Understanding Containerization for Vast.ai Users If you’re coming from Vast.ai without container experience, think of containerization as creating a “blueprint” for your application environment. Instead of manually installing dependencies on each GPU instance, you define everything your application needs in a simple text file called a Dockerfile. The key difference is that containers provide environment consistency - when your container image is deployed across multiple SaladCloud nodes, each instance runs in an identical environment that was defined at build time. No More Manual Environment Setup One of the biggest advantages of containerization is that complex environments like PyTorch with CUDA are available as pre-built, officially maintained images. Remember the frustration of manually configuring CUDA drivers, PyTorch versions, and dependency conflicts on Vast.ai? That’s completely eliminated with containers.
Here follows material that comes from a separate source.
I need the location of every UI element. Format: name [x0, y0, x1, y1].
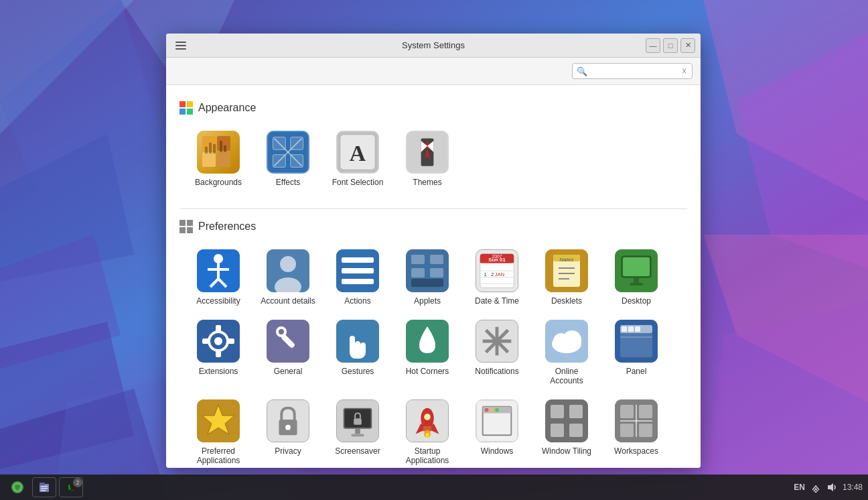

Instead of spending time on environment setup, you can start with battle-tested base images: 
# Pre-built PyTorch with latest CUDA support - no manual setup required
FROM pytorch/pytorch:2.7.1-cuda12.6-cudnn9-runtime

# Or NVIDIA's optimized PyTorch container with CUDA 12.6
FROM nvcr.io/nvidia/pytorch:25.01-py3

# Or a general CUDA base for custom ML stacks
FROM nvidia/cuda:12.6-cudnn9-runtime-ubuntu22.04
These images come with:
  • ✅ CUDA drivers pre-installed and configured
  • ✅ cuDNN libraries properly linked
  • ✅ Framework-specific optimizations
  • ✅ Compatible Python environments
  • ✅ All dependencies tested together
GPU Compatibility: SaladCloud guarantees support for CUDA Toolkit 12.0 and later. For the latest RTX 5090/5080 GPUs, see our PyTorch RTX 5090 guide for CUDA 12.8 requirements. Check our high-performance applications guide for GPU optimization tips.
Basic Containerization Pattern The Dockerfile below shows how straightforward containerization can be. Notice how it mirrors the same steps you’d typically perform on a Vast.ai instance: 
# Start with a pre-built PyTorch+CUDA image (no manual CUDA setup!)
FROM pytorch/pytorch:2.7.1-cuda12.6-cudnn9-runtime

WORKDIR /app

# Install additional dependencies (same as pip install on Vast.ai)
COPY requirements.txt .
RUN pip install --no-cache-dir -r requirements.txt

# Copy application code (same as uploading your files)
COPY . .

# Start application with IPv6 support (same as running python app.py)
CMD ["uvicorn", "app:app", "--host", "::", "--port", "8000"]
What’s Familiar:
  • Dependencies: The pip install line works exactly like on Vast.ai
  • File Structure: Your code organization remains the same
  • Startup Command: The CMD line replaces what you’d type in your Vast.ai terminal
  • Environment Variables: Still work the same way in containers
What’s Better:
  • No CUDA Setup: Skip the tedious CUDA/PyTorch installation process entirely
  • Consistent Environments: Your exact environment runs identically across all nodes
  • Version Control: Pin specific framework versions without compatibility issues
  • IPv6 Ready: Use :: instead of 0.0.0.0 for Container Gateway compatibility
Building Your Container 
# Build your container (replaces manual setup)
docker build -t your-ml-app:latest .

# Push to registry (replaces copying files to instances)
docker push your-registry/your-ml-app:latest
The beauty of this approach is that you’re essentially automating the same setup process you’d do manually on Vast.ai, but with better consistency and portability—plus you never have to deal with CUDA installation headaches again. For detailed containerization guidance, see Getting Started with SCE.
🤖 ML-Specific Examples: For machine learning workloads, explore our specialized deployment guides:
Storage Integration Example 
# Replace local file operations with cloud storage
import boto3
import requests
import tempfile
import os

# For persistent data: Use external cloud storage (S3)
s3_client = boto3.client('s3')

def store_data_s3(data, bucket, key):
    """Store data in S3 for persistent storage"""
    s3_client.put_object(Bucket=bucket, Key=key, Body=data)
    return f"s3://{bucket}/{key}"

def load_data_s3(bucket, key):
    """Load data from S3"""
    response = s3_client.get_object(Bucket=bucket, Key=key)
    return response['Body'].read()

# For processing: Use in-memory or temporary local storage
def process_data(input_data):
    """Process data using temporary storage"""
    with tempfile.NamedTemporaryFile() as tmp_file:
        tmp_file.write(input_data)
        tmp_file.flush()
        # Process the temporary file
        # File is automatically cleaned up when context exits
        return processed_data

# Example usage in application
def main():
    # Load persistent data from S3
    model_data = load_data_s3('my-models', 'trained_model.safetensors')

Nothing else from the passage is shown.